Do you remember when building a website required an intimate knowledge of HTML and hours of pain just to get off the starting blocks? Or how about a CMS starting at $100K? That's less than 10 years ago and yet today, 'free' is the mantra for modern software. Phil Wainewright bemoans the apparent lack of education in the fundamentals of economics:
My worry is that the culture of free money has become so ingrained that everyone under thirty-something is convinced that money can simply be conjured out of thin air by making promises for the future, rather than having to be earned from actual work that delivers real-world value today.
In the meantime, Andrew Nusca gets Chris Anderson to talk about the economics of 'free:
ZDNet: You talk about innovation with regard to monetizing upstarts right away. So are companies that are already big and money-making at most risk, innovation-wise?
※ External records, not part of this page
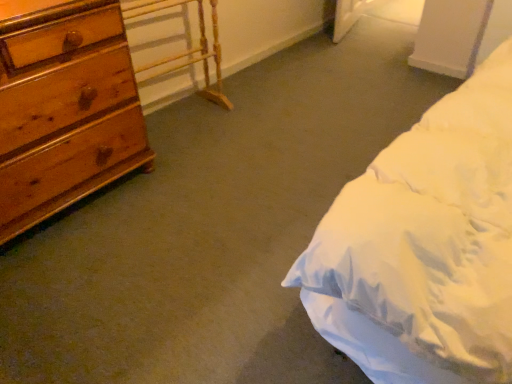 Where is `wooden table at left`? The image size is (512, 384). wooden table at left is located at coordinates (188, 49).

What do you see at coordinates (188, 49) in the screenshot? I see `wooden table at left` at bounding box center [188, 49].

Identify the location of wooden chest of drawers at left. Image resolution: width=512 pixels, height=384 pixels. (65, 111).

This screenshot has height=384, width=512. What do you see at coordinates (65, 111) in the screenshot?
I see `wooden chest of drawers at left` at bounding box center [65, 111].

Image resolution: width=512 pixels, height=384 pixels. Find the location of `wooden table at left`. wooden table at left is located at coordinates (188, 49).

Considering the relative positions of wooden chest of drawers at left and wooden table at left in the image provided, is wooden chest of drawers at left to the left of wooden table at left from the viewer's perspective?

Indeed, wooden chest of drawers at left is positioned on the left side of wooden table at left.

Is wooden chest of drawers at left in front of or behind wooden table at left in the image?

Clearly, wooden chest of drawers at left is in front of wooden table at left.

Considering the points (30, 34) and (215, 103), which point is in front, point (30, 34) or point (215, 103)?

The point (30, 34) is in front.

From the image's perspective, between wooden chest of drawers at left and wooden table at left, who is located below?

wooden chest of drawers at left, from the image's perspective.

From a real-world perspective, is wooden chest of drawers at left physically above wooden table at left?

Yes.

Which object is thinner, wooden chest of drawers at left or wooden table at left?

wooden table at left.

Is wooden chest of drawers at left shorter than wooden table at left?

No, wooden chest of drawers at left is not shorter than wooden table at left.

Between wooden chest of drawers at left and wooden table at left, which one has larger size?

Bigger between the two is wooden chest of drawers at left.

Is wooden chest of drawers at left positioned beyond the bounds of wooden table at left?

Absolutely, wooden chest of drawers at left is external to wooden table at left.

Is wooden chest of drawers at left far from wooden table at left?

No, there isn't a large distance between wooden chest of drawers at left and wooden table at left.

Is wooden chest of drawers at left oriented towards wooden table at left?

No.

How different are the orientations of wooden chest of drawers at left and wooden table at left in degrees?

5.45 degrees.

Image resolution: width=512 pixels, height=384 pixels. Find the location of `the chest of drawers below the wooden table at left (from the image's perspective)`. the chest of drawers below the wooden table at left (from the image's perspective) is located at coordinates (65, 111).

Which is more to the right, wooden table at left or wooden chest of drawers at left?

wooden table at left.

From the picture: In the image, is wooden table at left positioned in front of or behind wooden chest of drawers at left?

In the image, wooden table at left appears behind wooden chest of drawers at left.

Is point (215, 58) in front of point (3, 181)?

No, it is behind (3, 181).

From the image's perspective, which one is positioned higher, wooden table at left or wooden chest of drawers at left?

wooden table at left appears higher in the image.

From a real-world perspective, which object rests below the other?

wooden table at left is physically lower.

Looking at their sizes, would you say wooden table at left is wider or thinner than wooden chest of drawers at left?

wooden table at left is thinner than wooden chest of drawers at left.

Considering the sizes of wooden table at left and wooden chest of drawers at left in the image, is wooden table at left taller or shorter than wooden chest of drawers at left?

In the image, wooden table at left appears to be shorter than wooden chest of drawers at left.

Considering the sizes of wooden table at left and wooden chest of drawers at left in the image, is wooden table at left bigger or smaller than wooden chest of drawers at left?

Clearly, wooden table at left is smaller in size than wooden chest of drawers at left.

Is wooden chest of drawers at left located within wooden table at left?

That's incorrect, wooden chest of drawers at left is not inside wooden table at left.

Are wooden table at left and wooden chest of drawers at left beside each other?

No.

Is wooden table at left oriented away from wooden chest of drawers at left?

No, wooden table at left is not facing away from wooden chest of drawers at left.

Measure the distance between wooden table at left and wooden chest of drawers at left.

wooden table at left is 26.70 inches from wooden chest of drawers at left.

Where is `chest of drawers below the wooden table at left (from the image's perspective)`? chest of drawers below the wooden table at left (from the image's perspective) is located at coordinates (65, 111).

Image resolution: width=512 pixels, height=384 pixels. In the image, there is a wooden chest of drawers at left. What are the coordinates of `table above it (from the image's perspective)` in the screenshot? It's located at (188, 49).

The image size is (512, 384). In order to click on table to the right of wooden chest of drawers at left in this screenshot , I will do `click(188, 49)`. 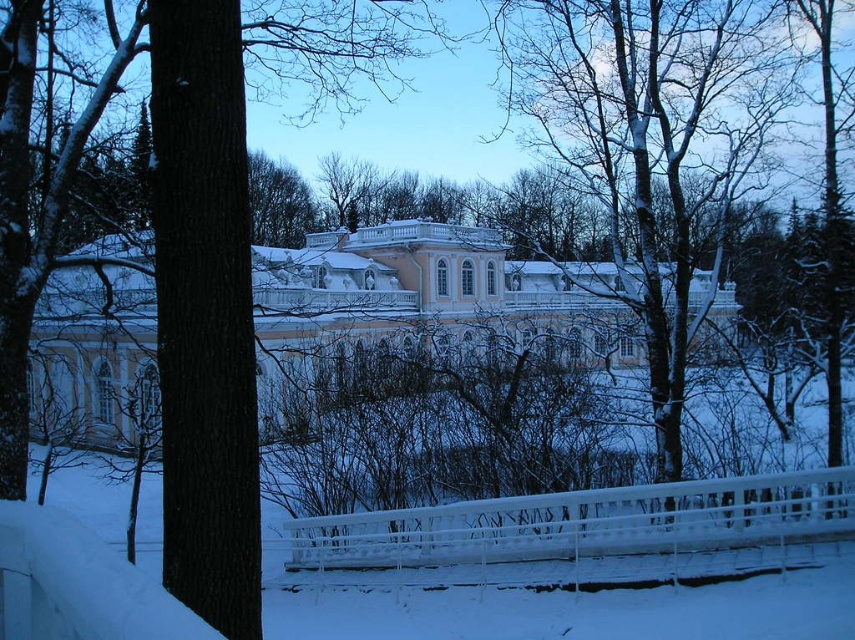 Does white glossy palace at center come behind smooth bark tree at center?

Yes, it is behind smooth bark tree at center.

Locate an element on the screen. Image resolution: width=855 pixels, height=640 pixels. white glossy palace at center is located at coordinates (423, 298). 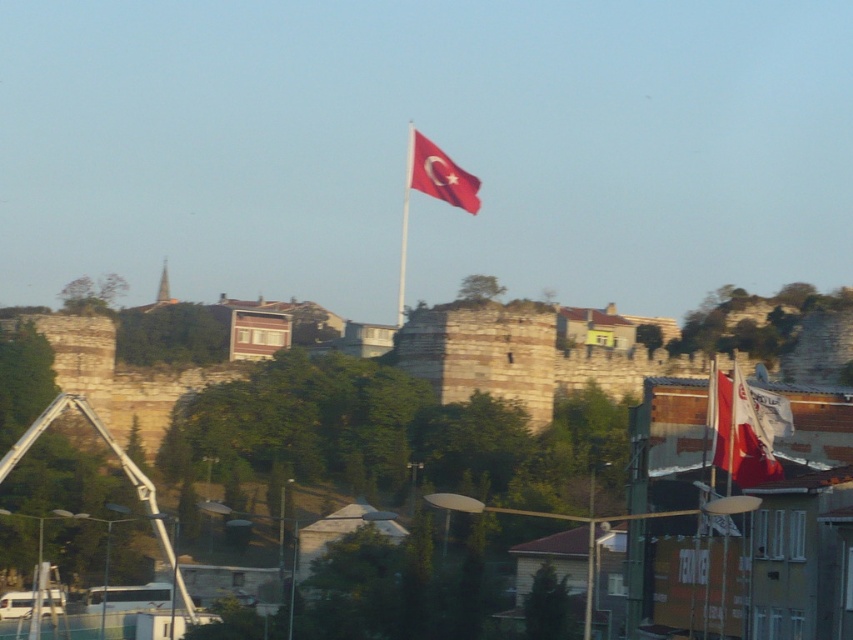 Which is more to the right, red fabric flag at upper center or red fabric flag pole at center?

red fabric flag at upper center is more to the right.

Consider the image. Is red fabric flag at upper center smaller than red fabric flag pole at center?

Yes, red fabric flag at upper center is smaller than red fabric flag pole at center.

Measure the distance between point [427,179] and camera.

They are 237.29 meters apart.

Identify the location of red fabric flag at upper center. (440, 173).

Who is higher up, red fabric flag at right or red fabric flag at upper center?

red fabric flag at upper center

Is point (778, 472) positioned after point (442, 173)?

No.

Find the location of a particular element. red fabric flag at right is located at coordinates (740, 433).

Based on the photo, is red fabric flag at right behind red fabric flag pole at center?

No, it is in front of red fabric flag pole at center.

Between point (762, 429) and point (405, 147), which one is positioned behind?

The point (405, 147) is behind.

Who is more forward, (724, 449) or (399, 294)?

Positioned in front is point (724, 449).

Where is `red fabric flag at right`? red fabric flag at right is located at coordinates (740, 433). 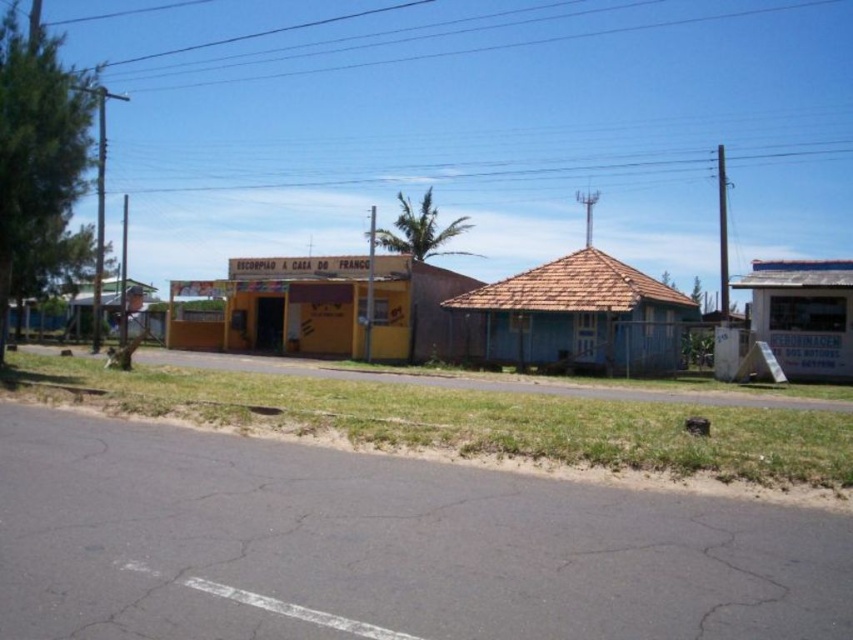 Question: Can you confirm if yellow painted wood hut at center is positioned to the right of white corrugated metal hut at right?

Choices:
 (A) no
 (B) yes

Answer: (A)

Question: Considering the real-world distances, which object is farthest from the blue wooden hut at center?

Choices:
 (A) white corrugated metal hut at right
 (B) yellow painted wood hut at center
 (C) wooden hut at left

Answer: (C)

Question: Which point is closer to the camera?

Choices:
 (A) (115, 316)
 (B) (293, 342)
 (C) (799, 304)
 (D) (520, 273)

Answer: (C)

Question: Is white corrugated metal hut at right positioned before wooden hut at left?

Choices:
 (A) yes
 (B) no

Answer: (A)

Question: Which object is positioned farthest from the white corrugated metal hut at right?

Choices:
 (A) blue wooden hut at center
 (B) yellow painted wood hut at center
 (C) wooden hut at left

Answer: (C)

Question: Is blue wooden hut at center bigger than white corrugated metal hut at right?

Choices:
 (A) yes
 (B) no

Answer: (B) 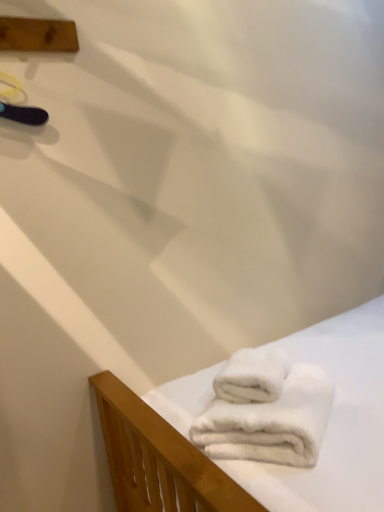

CA: It’s hard to identify a software company that doesn’t use Freemium in a way. (Editor’s note — At this point, the two of us think about what companies are exceptions. IBM? No. Cell phones manufacturers? No. We come up with none, short of automobile manufacturers.)
Question: anyone know of a 'try before you buy' sofa company? If so then I'd like to know. Or how about 'eat before you pay' at the local supermarket?
And then we have our old friend Twitter. Having spent the last few years building an obsessional following for free, it now finds itself in the invidious position of being unable to find a model that people will likely pay for:
A number of companies use Twitter for customer support and general engagement purposes, including Comcast, Starbucks, Amazon and Agent Provocateur. Some firms, like Zappos and GoDaddy, have more than one employee frequenting the site to improve their brand personas.
And while few complain about the quality of their Twitter experience, companies appear unreceptive to the prospect of paying to tweet.
VP Bob Pearson of communities and conversations at Dell stated, "If it becomes complicated and costly, our instinct would be to move elsewhere."
Have we reached a point where nothing has value or what value it does have is so miniscule that even micropayments will be resented? Not according to the bankers on Wall Street.
I've long felt that software - of itself - has almost zero value yet enterprise seems happy to fork over millions of dollars for 'stuff' that comes with a guaranteed basket full of bugs and a maintenance contract that will see business paying twice over in five years or less. Chris Anderson thinks this about being secure:
The market’s divided — there’s a people who are price-sensitive and not terribly demanding in their software needs, and maybe that will go free. Then there’s the enterprise – different set of needs – they’re not paying for software, they’re paying for support – a contract. They’re not paying for software, they’re paying for security. In a sense, Microsoft’s in the risk-reduction business now.
Is he serious? I guess so because for long enough we've heard how companies only want one butt to kick: usually one of Microsoft, IBM, SAP or Oracle. Even if the reality is that companies have multiple vendors providing multiple applications..services...hardware...support...infrastructure...etc.
Yet the saas model finds itself constantly under the gun for as yet to be specified uncompetitive economics. And that could go 'free.' Running appplications in a multi-tenant environment, the purist's idea of saas, means the operator has access to a wealth of data that is simply unavailable through on-premise systems. Benchmarking alone would be a valuable service for which I can imagine many companies paying. Oh - and did I mention? It ain't free. It's just in another bucket of money we don't call maintenance money but value add.
And guess what? You could almost use that as a reason for dispening with toxic audits. There goes another multi-billion dollar business. Along with the ambulance chasing fraternity in the legal profession. I doubt anyone would miss them in that particular 2 for 1 closing down sale.